> [Exercise input]
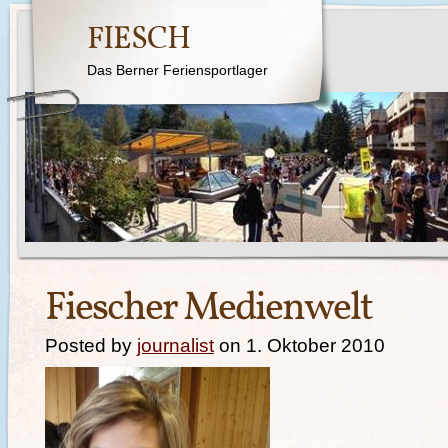
FIESCH
Das Berner Feriensportlager
Fiescher Medienwelt
Posted by
journalist
on 1. Oktober 2010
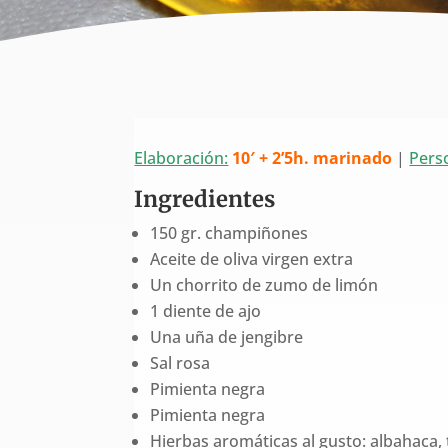
Elaboración:
10′ + 2’5h. marinado
|
Pers
Ingredientes
150 gr. champiñones
Aceite de oliva virgen extra
Un chorrito de zumo de limón
1 diente de ajo
Una uña de jengibre
Sal rosa
Pimienta negra
Pimienta negra
Hierbas aromáticas al gusto: albahaca, 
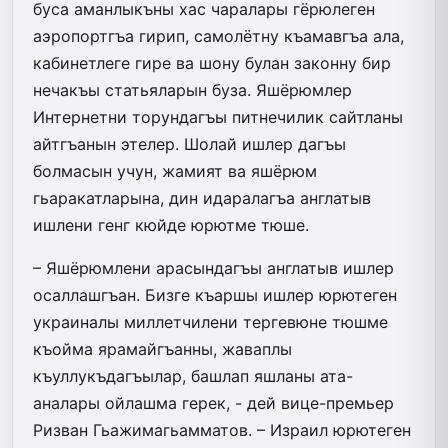
буса аманлыкъны хас чаралары гёрюлеген
аэропортгъа гирип, самолётну къамавгъа ала,
кабинетлеге гире ва шону булан законну бир
нечакъы статьяларын буза. Яшёрюмлер
Интернетни торундагъы питнечилик сайтланы
айтгъанын этелер. Шолай ишлер дагъы
болмасын учун, жамият ва яшёрюм
гьаракатларына, дин идаралагъа англатыв
ишлени генг кюйде юрютме тюше.
– Яшёрюмлени арасындагъы англатыв ишлер
осаллашгъан. Бизге къаршы ишлер юрютеген
украиналы миллетчилени тергевюне тюшме
къойма ярамайгъанны, жаваплы
къуллукъдагъылар, башлап яшланы ата-
аналары ойлашма герек, - дей вице-премьер
Ризван Гьажимагьамматов. – Израил юрютеген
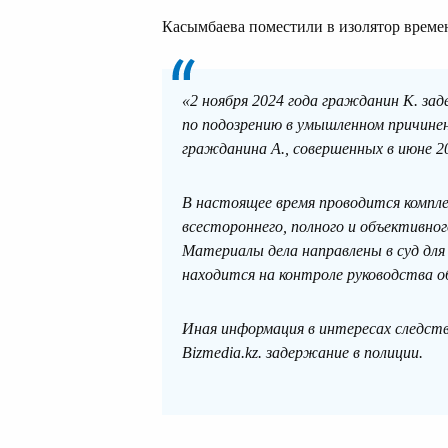
Касымбаева поместили в изолятор време
«2 ноября 2024 года гражданин К. за
по подозрению в умышленном причине
гражданина А., совершенных в июне 20
В настоящее время проводится компле
всестороннего, полного и объективно
Материалы дела направлены в суд для
находится на контроле руководства 
Иная информация в интересах следст
Bizmedia.kz. задержание в полиции.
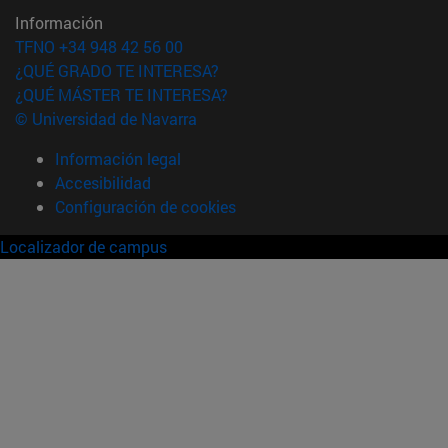
Información
TFNO +34 948 42 56 00
¿QUÉ GRADO TE INTERESA?
¿QUÉ MÁSTER TE INTERESA?
© Universidad de Navarra
Información legal
Accesibilidad
Configuración de cookies
Localizador de campus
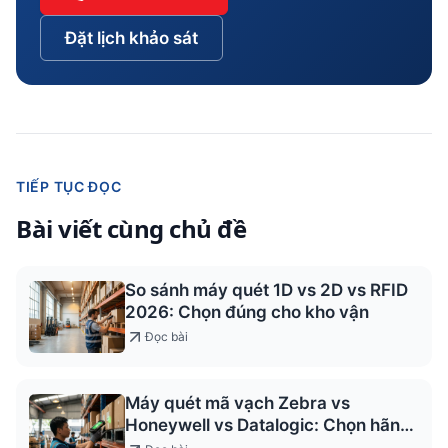
Đặt lịch khảo sát
TIẾP TỤC ĐỌC
Bài viết cùng chủ đề
So sánh máy quét 1D vs 2D vs RFID
2026: Chọn đúng cho kho vận
Đọc bài
Máy quét mã vạch Zebra vs
Honeywell vs Datalogic: Chọn hãng
nào?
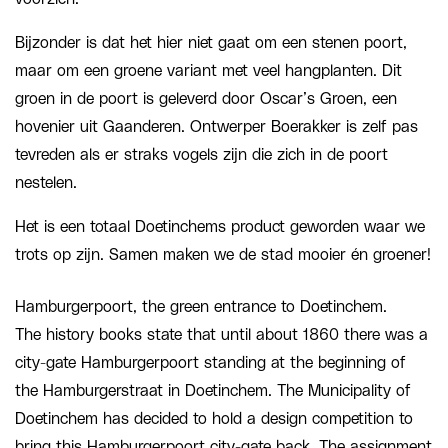
Bijzonder is dat het hier niet gaat om een stenen poort,
maar om een groene variant met veel hangplanten. Dit
groen in de poort is geleverd door Oscar’s Groen, een
hovenier uit Gaanderen. Ontwerper Boerakker is zelf pas
tevreden als er straks vogels zijn die zich in de poort
nestelen.
Het is een totaal Doetinchems product geworden waar we
trots op zijn. Samen maken we de stad mooier én groener!
Hamburgerpoort, the green entrance to Doetinchem.
The history books state that until about 1860 there was a
city-gate Hamburgerpoort standing at the beginning of
the Hamburgerstraat in Doetinchem. The Municipality of
Doetinchem has decided to hold a design competition to
bring this Hamburgerpoort city-gate back. The assignment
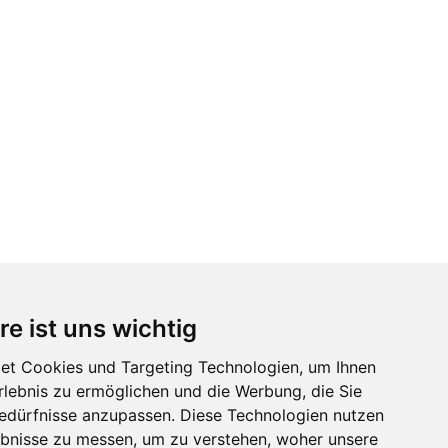
re ist uns wichtig
et Cookies und Targeting Technologien, um Ihnen
Erlebnis zu ermöglichen und die Werbung, die Sie
Bedürfnisse anzupassen. Diese Technologien nutzen
bnisse zu messen, um zu verstehen, woher unsere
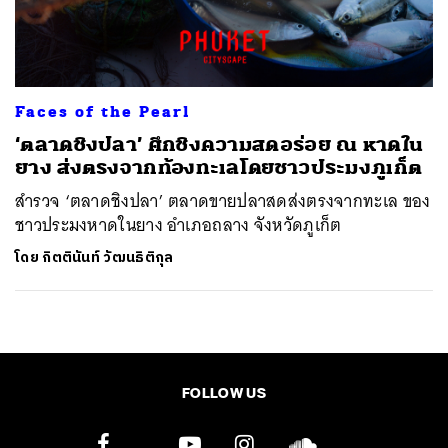
ค้นหา
SHARE
TWEET
LINE
EMAIL
Faces of the Pearl
‘ตลาดชิงปลา’ ศึกชิงความสดอร่อย ณ หาดใน
ยาง ส่งตรงจากท้องทะเลโดยชาวประมงภูเก็ต
สำรวจ ‘ตลาดชิงปลา’ ตลาดขายปลาสดส่งตรงจากทะเล ของ
ชาวประมงหาดในยาง อำเภอถลาง จังหวัดภูเก็ต
โดย
กิตตินันท์ วัฒนธิติกุล
FOLLOW US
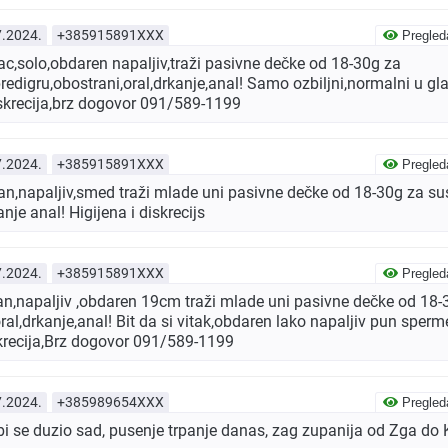
7.2024.
+385915891XXX
Pregled
c,solo,obdaren napaljiv,traži pasivne dečke od 18-30g za
redigru,obostrani,oral,drkanje,anal! Samo ozbiljni,normalni u gla
diskrecija,brz dogovor 091/589-1199
7.2024.
+385915891XXX
Pregled
n,napaljiv,smed traži mlade uni pasivne dečke od 18-30g za sus
anje anal! Higijena i diskrecijs
7.2024.
+385915891XXX
Pregled
an,napaljiv ,obdaren 19cm traži mlade uni pasivne dečke od 18-
oral,drkanje,anal! Bit da si vitak,obdaren lako napaljiv pun sper
iskrecija,Brz dogovor 091/589-1199
7.2024.
+385989654XXX
Pregled
i se duzio sad, pusenje trpanje danas, zag zupanija od Zga do 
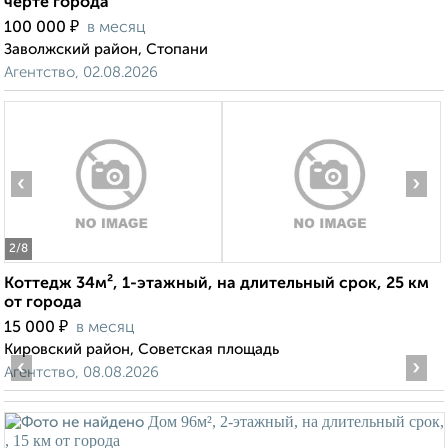
черте города
₽
100 000
в месяц
Заволжский район, Стопани
Агентство, 02.08.2026
‹
›
2
/8
Коттедж 34м², 1-этажный, на длительный срок, 25 км
от города
₽
15 000
в месяц
Кировский район, Советская площадь
‹
›
Агентство, 08.08.2026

> [Task prompt] Wherever the string "pasivne" is found in the listing above, copy the line that contains it.

> [Result]
c,solo,obdaren napaljiv,traži pasivne dečke od 18-30g za
n,napaljiv,smed traži mlade uni pasivne dečke od 18-30g za sus
an,napaljiv ,obdaren 19cm traži mlade uni pasivne dečke od 18-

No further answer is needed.